Tipos de plano

Observe se o plano escolhido atende às suas necessidade de cobertura.

Plano referência: Plano obrigatoriamente oferecido pelas empresas que vendem planos de saúde. Garante assistência ambulatorial, hospitalar e obstétrica, com acomodação em enfermaria, no território brasileiro.

Plano ambulatorial: Inclui os atendimentos em consultas, sem limite de quantidade, e os procedimentos diagnósticos e terapêuticos para os quais não seja necessária internação hospitalar, além de cobertura para prénatal.

Plano hospitalar sem obstetrícia: Inclui os atendimentos e procedimentos realizados durante a internação hospitalar, inclusive as cirurgias odontológicas buco-maxilares. Esse plano não oferece cobertura ambulatorial, ou seja, não dá direito a consultas, exames, tratamentos e outros procedimentos feitos sem internação em hospital.

Plano hospitalar com obstetrícia: Além do que está incluído no plano sem obstetrícia, o plano com obstetrícia inclui pré-natal, parto e pós-parto. É garantido o atendimento ao recém-nascido, por 30 dias, assim como sua inscrição como dependente sem o cumprimento de carências pelo bebê, desde que elas tenham sido cumpridas anteriormente pelo titular do plano.

Plano odontológico: Inclui os procedimentos odontológicos realizados em consultório. As cirurgias odontológicas que necessitem de estrutura hospitalar só serão integralmente cobertas se o plano hospitalar também tiver sido contratado.

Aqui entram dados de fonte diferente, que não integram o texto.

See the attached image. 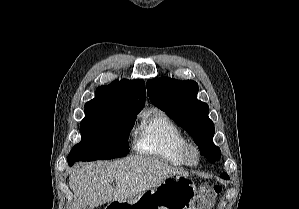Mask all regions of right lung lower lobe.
I'll use <instances>...</instances> for the list:
<instances>
[{
  "mask_svg": "<svg viewBox=\"0 0 299 209\" xmlns=\"http://www.w3.org/2000/svg\"><path fill=\"white\" fill-rule=\"evenodd\" d=\"M70 166H72V163H68Z\"/></svg>",
  "mask_w": 299,
  "mask_h": 209,
  "instance_id": "obj_1",
  "label": "right lung lower lobe"
}]
</instances>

Combinações de planos: As empresas que vendem planos de saúde podem oferecer combinações diferentes de planos, como por exemplo: plano ambulatorial; plano hospitalar; plano ambulatorial + hospitalar com obstetrícia; plano ambulatorial + hospitalar + odontológico e com obstetrícia; entre outros. Caberá a você escolher o que for mais adequado a suas necessidades.

Prazos de carências

Carência é o período em que você não tem direito a algumas coberturas.

Os prazos máximos de carência são:

– 24 horas para urgências e emergências,

– 300 dias para parto a termo (em gestações com mais de 37 semanas) e

– até 180 dias para consultas, exames, internações e cirurgias.

– 730 dias para doenças e lesões pré-existentes

Se a operadora que vender o plano de saúde oferecer redução nos prazos de carência, exija esse compromisso por escrito.

Pagamento das mensalidades

Verifique a data de vencimento de sua mensalidade e evite pagar com atraso. Se os períodos de atraso no pagamento somados ao longo dos últimos 12 meses forem superiores a um total de 60 dias, corridos ou não, a empresa que vendeu o plano de saúde poderá rescindir o seu contrato, desde que você seja comunicado até o 50º dia de atraso do pagamento da mensalidade.

Nos planos em que há coparticipação, além da mensalidade, você arca com parte do valor de alguns procedimentos quando utilizá-los. Portanto, o valor a ser pago por você por cada procedimento deve ser menor que o pagamento integral do procedimento. Consulte seu contrato para saber quais procedimentos (consultas, exames etc.) estão sujeitos à cobrança de coparticipação.

Operadoras de Planos de Saúde

As operadoras são empresas que vendem planos de saúde. Para sua segurança, verifique se a operadora escolhida e o plano a ser contratado têm registro na ANS. Para isso, consulte www.ans.gov.br ou ligue para o Disque-ANS: 0800 701 9656.